Così le sei tracce di questo piccolo capolavoro si tingono di colori intensi, dall’anima feroce e toccante al tempo stesso, Stian non è solo eccezionale manipolatore sonoro della sei corde e sperimentatore dell’abisso, ma anche voce dal cuore nero e soul, un incontro abbacinante di Bon Iver/Justin Vernon, Nina Simone, Xiu Xiu/Jamie Stewart che prende alla gola e al cuore allo stesso tempo. Tra le pieghe di “Kings Never Sleep” si annida un blues riletto in chiave aliena, come un canto di schiavitù e liberazione composto su un pianeta lontano, pregno di sofferenza cristallina, “How Long” è immersione nelle profonde acque di un jazz elettrostatico figlio tanto infame quanto splendido della Signora Nera Simone piagato da un infinito dolore delicato e soulful. Ai due movimenti della title-track tocca il compito di riportarci in un inferno noise e senza luce, infestato da colate di cemento armato elettrificato, malvagio e industriale, pesante come Westerhus è riuscito ad essere coi suoi Monolithic, nei suoi silenzi maligni e nelle deleterie esplosioni di rumore. Il silenzio diventa caratteristica predominante in “Sinking Ship” mentre “Infectious Decay” piega al volere dell’assurdo un linguaggio indie-folk inaspettato e, per questo, diecimila volte più bello. E in un attimo ci si rende conto di aver ascoltato il disco quattro o cinque volte di seguito, ammaliati, perduti nelle sensazioni che questo può donare.

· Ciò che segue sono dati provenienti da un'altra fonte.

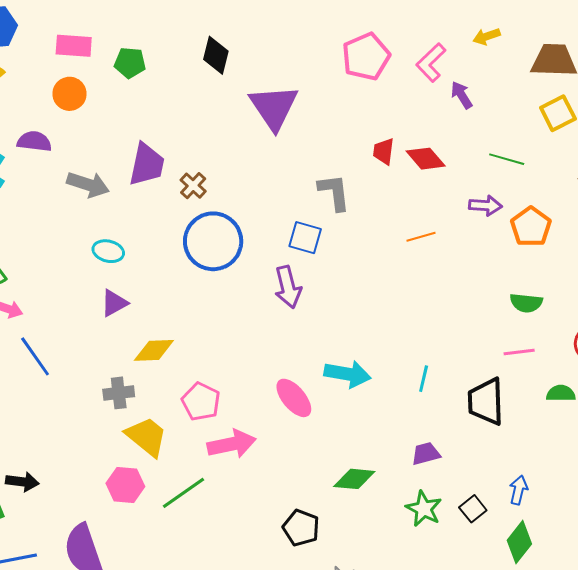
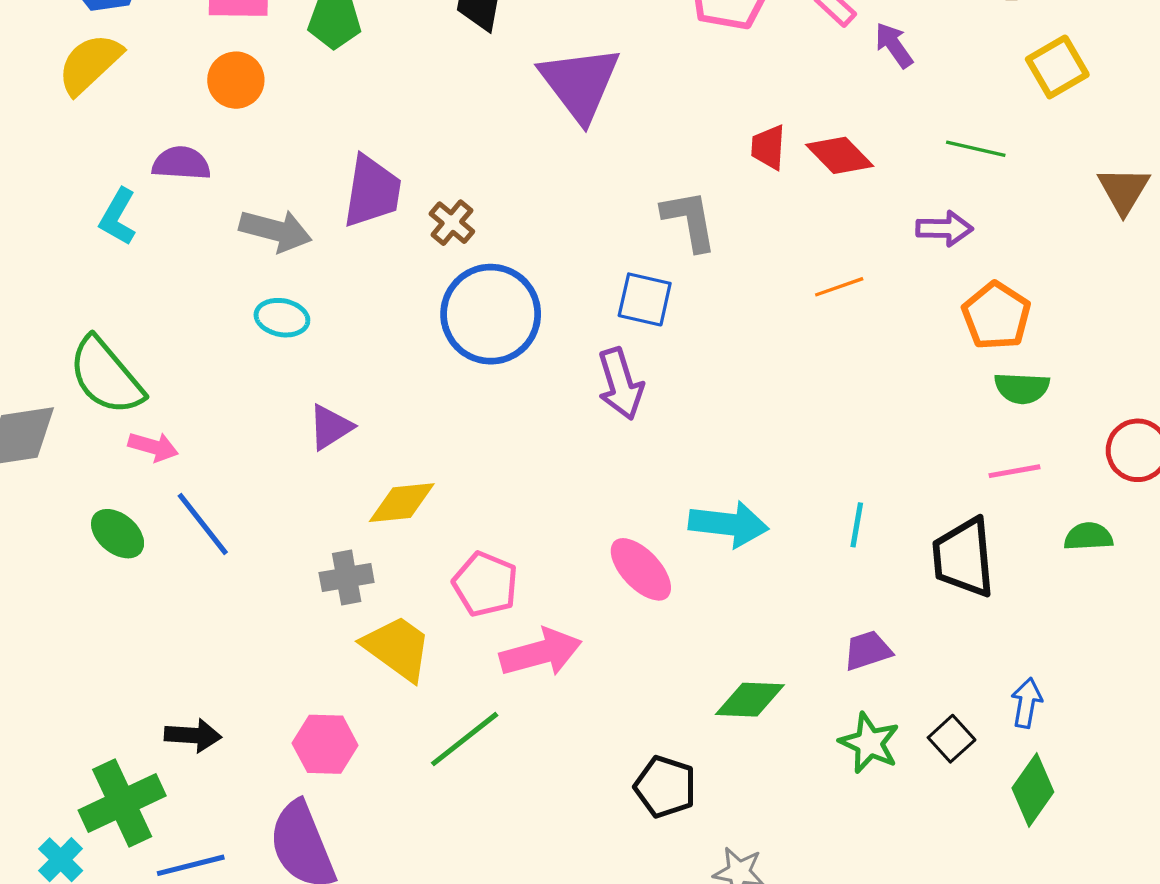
orange pentagon: (531, 227) -> (996, 316), moved
cyan ellipse: (108, 251) -> (282, 318), moved
pink hexagon: (125, 485) -> (325, 744), moved

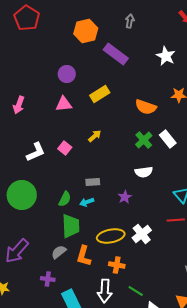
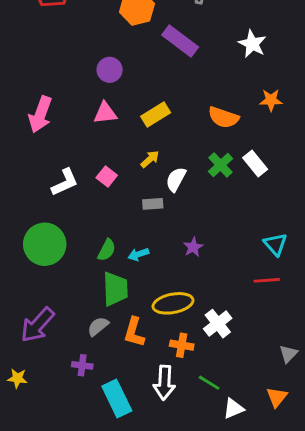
yellow rectangle: (100, 94) -> (156, 115), moved
pink arrow: (19, 105) -> (40, 115), size x1.4
white semicircle: (144, 172) -> (176, 179), moved, turned 126
gray rectangle: (93, 182) -> (153, 204), moved
white cross: (142, 234) -> (218, 324), moved

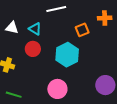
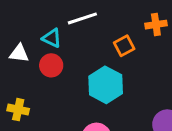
cyan triangle: (35, 29) -> (52, 38), moved
red circle: (33, 49) -> (51, 65), moved

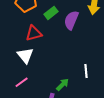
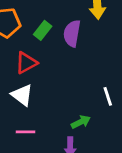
pink line: (22, 82) -> (25, 132), turned 48
green arrow: (62, 85) -> (81, 122), turned 32

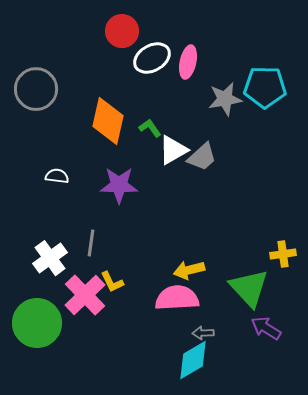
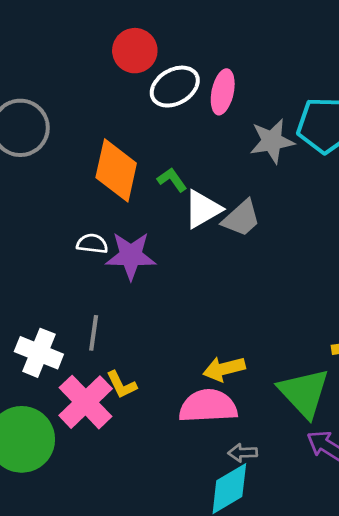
white semicircle: (57, 176) -> (92, 244), moved
white cross: (50, 258) -> (39, 353), turned -32

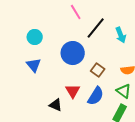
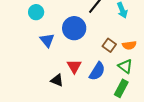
blue triangle: (34, 65) -> (47, 40), moved
brown square: (98, 70) -> (109, 45), moved

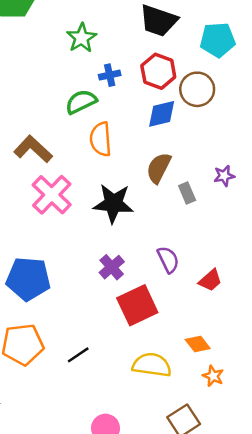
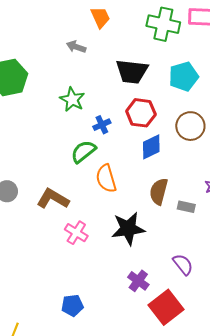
brown circle: (197, 89) -> (190, 126), moved
gray rectangle: (187, 193) -> (186, 207), turned -42
pink cross: (52, 195) -> (76, 233), size x0.7
blue pentagon: (28, 279) -> (72, 305), size x0.6

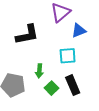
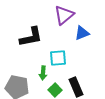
cyan square: (68, 56) -> (58, 58), moved

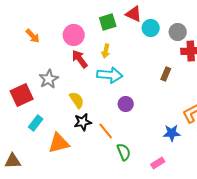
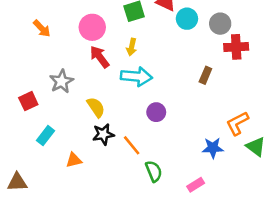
red square: (22, 95) -> (28, 101), size x0.7
orange triangle: (59, 143) -> (74, 160), size x0.6

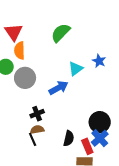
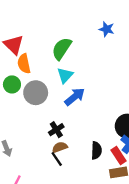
green semicircle: (61, 33) -> (62, 49), moved
blue star: (99, 61) -> (107, 29), moved
cyan triangle: (76, 69) -> (65, 75), moved

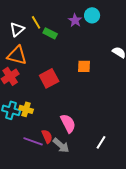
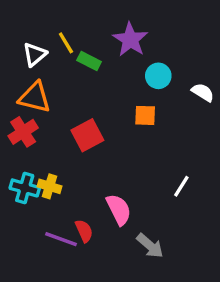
cyan circle: (92, 15) -> (158, 76), moved
purple star: (75, 20) -> (130, 40), size x1.5
white line: (101, 142) -> (181, 186), moved
gray arrow: (61, 145) -> (150, 246), moved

Spiazzante bellezza e cuore in frantumi, “Amputation” crescerà ancora e non finirà mai di piacervi, sentirete il bisogno di ascoltarlo ancora per capire quanto una voce e una chitarra del tutto asservite alla sperimentazione possano far fremere un sentimento. D’altronde esce per House Of Mithology, etichetta legata agli Ulver, che dei sentimenti sono maestri. Grazie.